**SUPPLIED DATA**
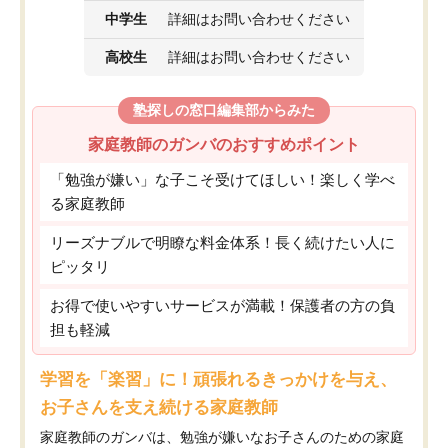
中学生
詳細はお問い合わせください
高校生
詳細はお問い合わせください
塾探しの窓口編集部からみた
家庭教師のガンバのおすすめポイント
「勉強が嫌い」な子こそ受けてほしい！楽しく学べ
る家庭教師
リーズナブルで明瞭な料金体系！長く続けたい人に
ピッタリ
お得で使いやすいサービスが満載！保護者の方の負
担も軽減
学習を「楽習」に！頑張れるきっかけを与え、
お子さんを支え続ける家庭教師
家庭教師のガンバは、勉強が嫌いなお子さんのための家庭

**WHAT YOU ARE ASKED TO DO**
Please transcribe exactly the line containing "家庭教師のガンバのおすすめポイント" and every line after it to the end of the data, and no other lines.

**TASK SOLUTION**
家庭教師のガンバのおすすめポイント
「勉強が嫌い」な子こそ受けてほしい！楽しく学べ
る家庭教師
リーズナブルで明瞭な料金体系！長く続けたい人に
ピッタリ
お得で使いやすいサービスが満載！保護者の方の負
担も軽減
学習を「楽習」に！頑張れるきっかけを与え、
お子さんを支え続ける家庭教師
家庭教師のガンバは、勉強が嫌いなお子さんのための家庭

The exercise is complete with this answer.